November 9, 2022 Governing in the face of uncertainty
“In uncertain economic times, how companies govern themselves is more important than ever. The UK Corporate Governance Code continues to provide a clear and flexible basis to support better governance and well-run companies.”
Those comments from Financial Reporting Council (FRC) Chair, Sir John Thompson, preface the FRC’s latest annual report looking at how companies comply with the UK’s corporate governance code. In general this year’s report is broadly positive with companies appearing to have stepped up to the challenges of transparent reporting, particularly the underlying need to ‘comply or explain.’ However, as in previous years, there is still some way to go with the review concluding that “there are few companies whose disclosures meet the highest standards throughout their report.”

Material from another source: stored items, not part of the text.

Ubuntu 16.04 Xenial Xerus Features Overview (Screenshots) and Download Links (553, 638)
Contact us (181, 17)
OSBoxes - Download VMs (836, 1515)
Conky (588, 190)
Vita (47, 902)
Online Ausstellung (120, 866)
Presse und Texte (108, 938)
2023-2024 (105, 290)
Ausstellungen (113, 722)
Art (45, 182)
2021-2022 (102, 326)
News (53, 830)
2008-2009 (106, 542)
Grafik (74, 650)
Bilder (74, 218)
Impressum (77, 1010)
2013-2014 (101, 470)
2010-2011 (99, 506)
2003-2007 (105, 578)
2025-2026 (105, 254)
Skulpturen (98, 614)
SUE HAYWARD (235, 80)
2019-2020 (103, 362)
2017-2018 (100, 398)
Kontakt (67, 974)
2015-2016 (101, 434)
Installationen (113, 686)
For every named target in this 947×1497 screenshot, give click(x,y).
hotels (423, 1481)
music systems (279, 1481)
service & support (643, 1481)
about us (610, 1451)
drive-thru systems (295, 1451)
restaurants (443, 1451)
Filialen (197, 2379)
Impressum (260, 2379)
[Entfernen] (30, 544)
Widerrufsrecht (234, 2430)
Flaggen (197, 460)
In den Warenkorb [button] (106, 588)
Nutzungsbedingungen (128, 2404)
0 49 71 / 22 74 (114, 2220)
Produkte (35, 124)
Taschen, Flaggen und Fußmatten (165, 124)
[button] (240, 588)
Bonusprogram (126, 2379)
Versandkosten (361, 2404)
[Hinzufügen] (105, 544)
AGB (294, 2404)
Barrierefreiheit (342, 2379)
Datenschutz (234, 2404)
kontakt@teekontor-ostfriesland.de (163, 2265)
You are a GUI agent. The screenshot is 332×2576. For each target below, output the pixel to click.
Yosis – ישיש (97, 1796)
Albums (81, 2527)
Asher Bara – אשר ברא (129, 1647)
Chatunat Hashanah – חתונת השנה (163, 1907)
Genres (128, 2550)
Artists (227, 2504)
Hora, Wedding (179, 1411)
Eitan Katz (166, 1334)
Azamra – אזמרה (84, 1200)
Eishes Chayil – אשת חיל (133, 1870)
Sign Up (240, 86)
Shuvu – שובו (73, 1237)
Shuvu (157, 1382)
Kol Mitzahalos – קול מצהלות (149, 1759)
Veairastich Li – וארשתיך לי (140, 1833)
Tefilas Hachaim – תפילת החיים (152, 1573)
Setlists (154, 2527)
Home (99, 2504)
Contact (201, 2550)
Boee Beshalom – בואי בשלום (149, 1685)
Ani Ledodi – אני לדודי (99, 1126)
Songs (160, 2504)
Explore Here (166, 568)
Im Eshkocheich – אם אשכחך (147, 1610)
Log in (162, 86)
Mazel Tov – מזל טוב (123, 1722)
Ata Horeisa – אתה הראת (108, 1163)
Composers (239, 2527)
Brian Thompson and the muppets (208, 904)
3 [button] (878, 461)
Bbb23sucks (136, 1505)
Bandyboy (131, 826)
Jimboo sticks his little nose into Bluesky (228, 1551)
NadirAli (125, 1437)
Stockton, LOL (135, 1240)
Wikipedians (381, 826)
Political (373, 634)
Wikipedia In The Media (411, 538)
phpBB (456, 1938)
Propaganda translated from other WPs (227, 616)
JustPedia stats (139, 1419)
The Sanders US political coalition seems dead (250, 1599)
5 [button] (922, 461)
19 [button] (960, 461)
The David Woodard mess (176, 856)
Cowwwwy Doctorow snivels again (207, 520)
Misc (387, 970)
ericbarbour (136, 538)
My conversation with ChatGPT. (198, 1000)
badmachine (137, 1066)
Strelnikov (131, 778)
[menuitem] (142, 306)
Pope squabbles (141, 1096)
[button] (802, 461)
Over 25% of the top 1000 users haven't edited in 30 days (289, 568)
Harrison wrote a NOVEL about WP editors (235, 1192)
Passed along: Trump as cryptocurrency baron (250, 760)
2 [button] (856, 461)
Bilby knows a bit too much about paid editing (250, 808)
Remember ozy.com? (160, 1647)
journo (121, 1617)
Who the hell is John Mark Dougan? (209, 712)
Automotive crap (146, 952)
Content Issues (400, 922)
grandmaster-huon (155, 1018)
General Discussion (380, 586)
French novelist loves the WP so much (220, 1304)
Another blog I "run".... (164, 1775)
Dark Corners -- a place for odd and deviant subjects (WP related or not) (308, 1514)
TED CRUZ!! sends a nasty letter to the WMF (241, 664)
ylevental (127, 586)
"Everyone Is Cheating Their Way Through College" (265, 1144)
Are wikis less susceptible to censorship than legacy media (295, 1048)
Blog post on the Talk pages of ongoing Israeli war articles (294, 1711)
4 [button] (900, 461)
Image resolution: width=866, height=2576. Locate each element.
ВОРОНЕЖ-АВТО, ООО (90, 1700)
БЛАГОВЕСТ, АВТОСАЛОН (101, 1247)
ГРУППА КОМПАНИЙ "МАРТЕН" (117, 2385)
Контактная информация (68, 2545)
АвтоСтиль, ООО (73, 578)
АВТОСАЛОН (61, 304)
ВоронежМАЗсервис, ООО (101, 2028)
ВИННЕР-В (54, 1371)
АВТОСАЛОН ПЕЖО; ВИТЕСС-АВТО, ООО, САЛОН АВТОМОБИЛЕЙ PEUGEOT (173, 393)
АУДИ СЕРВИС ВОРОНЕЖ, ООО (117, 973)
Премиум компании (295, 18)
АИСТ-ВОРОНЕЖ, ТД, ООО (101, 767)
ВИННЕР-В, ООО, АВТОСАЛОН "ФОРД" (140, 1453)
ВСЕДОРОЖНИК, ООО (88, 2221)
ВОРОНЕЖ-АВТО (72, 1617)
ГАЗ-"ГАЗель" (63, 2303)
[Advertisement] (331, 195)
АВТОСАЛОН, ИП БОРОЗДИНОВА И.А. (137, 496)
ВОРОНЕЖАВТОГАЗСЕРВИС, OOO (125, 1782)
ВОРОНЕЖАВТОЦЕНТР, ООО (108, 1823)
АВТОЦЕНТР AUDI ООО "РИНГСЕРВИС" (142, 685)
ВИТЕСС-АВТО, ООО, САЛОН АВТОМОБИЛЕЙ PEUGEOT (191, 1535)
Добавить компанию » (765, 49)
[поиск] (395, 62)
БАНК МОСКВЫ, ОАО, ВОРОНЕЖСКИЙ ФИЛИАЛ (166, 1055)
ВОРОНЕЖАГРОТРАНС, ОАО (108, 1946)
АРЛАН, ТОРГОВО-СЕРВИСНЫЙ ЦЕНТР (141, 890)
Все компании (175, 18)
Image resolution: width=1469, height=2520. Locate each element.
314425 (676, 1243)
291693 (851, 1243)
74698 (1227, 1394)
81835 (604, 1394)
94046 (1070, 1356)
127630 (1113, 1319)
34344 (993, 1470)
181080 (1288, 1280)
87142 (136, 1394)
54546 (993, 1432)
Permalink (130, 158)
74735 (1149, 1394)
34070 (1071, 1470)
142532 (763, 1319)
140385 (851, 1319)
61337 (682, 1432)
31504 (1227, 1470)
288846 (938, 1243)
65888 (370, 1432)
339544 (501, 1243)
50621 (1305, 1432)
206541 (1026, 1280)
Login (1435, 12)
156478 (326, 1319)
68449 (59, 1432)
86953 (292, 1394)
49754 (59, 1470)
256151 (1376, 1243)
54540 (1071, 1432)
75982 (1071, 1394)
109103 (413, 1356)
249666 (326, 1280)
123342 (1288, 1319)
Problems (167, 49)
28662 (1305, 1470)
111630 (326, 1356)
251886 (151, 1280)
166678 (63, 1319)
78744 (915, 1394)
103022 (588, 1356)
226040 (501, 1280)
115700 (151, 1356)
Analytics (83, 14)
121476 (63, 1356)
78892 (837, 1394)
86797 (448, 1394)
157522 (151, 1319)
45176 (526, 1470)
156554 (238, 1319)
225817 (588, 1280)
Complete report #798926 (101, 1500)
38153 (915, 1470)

This year’s FRC report is particularly pertinent, given the forthcoming consultation on a revision of the code. Its findings will help to inform that revision, most particularly in those areas which have been identified as not currently fully meeting the requirements of stakeholders. And one of the key areas identified as needing ongoing improvement is the depth of explanation provided by companies. Company compliance with the code is not simply a matter of reporting that ‘we did x’. Compliant explanations need to go further, providing an understanding of why there was a need to take that action, looking at the background to the decision, the discussion and consultation process, and the outcome both for the organisation and its stakeholders.
For example, when it comes to assessing and monitoring culture, twenty companies failed to make any comment at all whilst just six of the companies reviewed provided any form of meaningful disclosure beyond simply listing review methods. Moreover, not one of the companies reviewed reported on the impact of actions which they had taken following previous reviews. Similar comments were scattered throughout the report; with the FRC highlighting in particular the minimal level of disclosure provided in respect of engagement with major shareholders.
The corporate governance code was designed to be flexed in line with individual company needs. That is what makes the code and its comply or explain principle so powerful, enabling companies to provide meaningful information without having to pack their reports with details which provide no real insight into the workings or direction of the organisation. On the other side of the coin, being free to omit certain sections of the code from annual reporting has the potential to leave investors and others with an incomplete picture of the company’s governance and direction of travel. When times are uncertain, the more certainty which can be provided through meaningful explanation and example, the better the potential relationship between companies and their stakeholders.